→ **THE INPUT**:

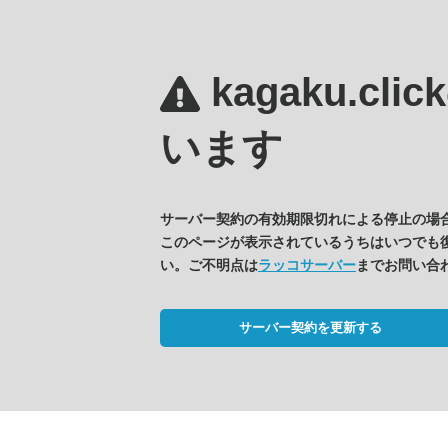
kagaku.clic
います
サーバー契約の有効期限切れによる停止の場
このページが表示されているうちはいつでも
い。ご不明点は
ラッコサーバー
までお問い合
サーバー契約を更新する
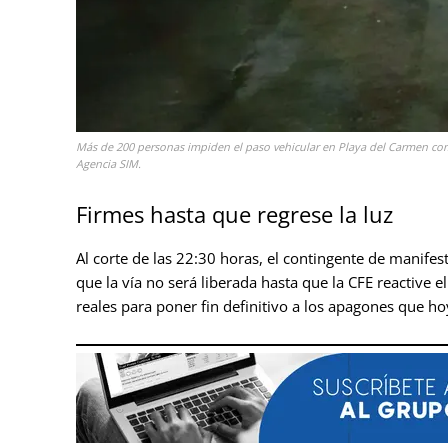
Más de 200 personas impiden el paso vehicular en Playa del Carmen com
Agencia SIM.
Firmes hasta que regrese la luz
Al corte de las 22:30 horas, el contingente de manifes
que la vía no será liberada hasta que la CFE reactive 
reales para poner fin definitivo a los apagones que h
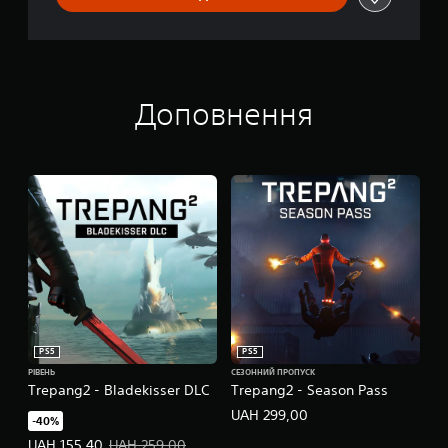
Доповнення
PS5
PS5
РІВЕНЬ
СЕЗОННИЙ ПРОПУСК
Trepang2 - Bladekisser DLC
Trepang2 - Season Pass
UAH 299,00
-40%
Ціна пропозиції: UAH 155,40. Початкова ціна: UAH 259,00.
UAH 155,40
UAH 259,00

--

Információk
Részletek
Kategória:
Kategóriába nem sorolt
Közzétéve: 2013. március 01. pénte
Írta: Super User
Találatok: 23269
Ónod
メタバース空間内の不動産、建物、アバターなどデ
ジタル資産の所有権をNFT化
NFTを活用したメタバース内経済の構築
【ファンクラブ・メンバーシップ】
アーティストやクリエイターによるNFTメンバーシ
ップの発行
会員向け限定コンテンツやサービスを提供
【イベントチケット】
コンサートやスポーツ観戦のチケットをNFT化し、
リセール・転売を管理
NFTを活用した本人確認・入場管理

...

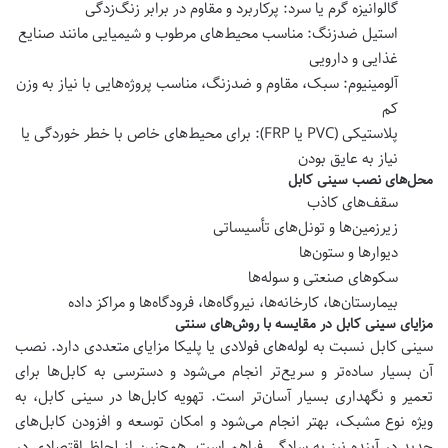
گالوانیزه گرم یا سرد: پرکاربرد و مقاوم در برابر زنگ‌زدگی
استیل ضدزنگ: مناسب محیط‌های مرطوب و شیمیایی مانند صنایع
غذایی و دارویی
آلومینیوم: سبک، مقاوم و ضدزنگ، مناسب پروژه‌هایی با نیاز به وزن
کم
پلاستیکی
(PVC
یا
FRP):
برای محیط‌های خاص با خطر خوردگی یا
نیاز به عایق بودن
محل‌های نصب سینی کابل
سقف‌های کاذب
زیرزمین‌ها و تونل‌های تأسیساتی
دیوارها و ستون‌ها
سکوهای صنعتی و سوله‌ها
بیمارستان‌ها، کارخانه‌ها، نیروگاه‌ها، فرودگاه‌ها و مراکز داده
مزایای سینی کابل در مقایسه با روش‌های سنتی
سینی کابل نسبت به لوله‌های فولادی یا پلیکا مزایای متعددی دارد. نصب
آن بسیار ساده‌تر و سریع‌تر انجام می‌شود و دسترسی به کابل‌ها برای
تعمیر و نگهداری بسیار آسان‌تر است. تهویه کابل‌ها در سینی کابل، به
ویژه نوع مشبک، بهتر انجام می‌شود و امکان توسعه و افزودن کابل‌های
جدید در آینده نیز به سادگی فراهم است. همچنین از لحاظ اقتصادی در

→ **WORK REQUIRED**:
Lines in the data that hold "مقاوم" must be located and copied.

→ **SOLUTION BELOW**:
گالوانیزه گرم یا سرد: پرکاربرد و مقاوم در برابر زنگ‌زدگی
آلومینیوم: سبک، مقاوم و ضدزنگ، مناسب پروژه‌هایی با نیاز به وزن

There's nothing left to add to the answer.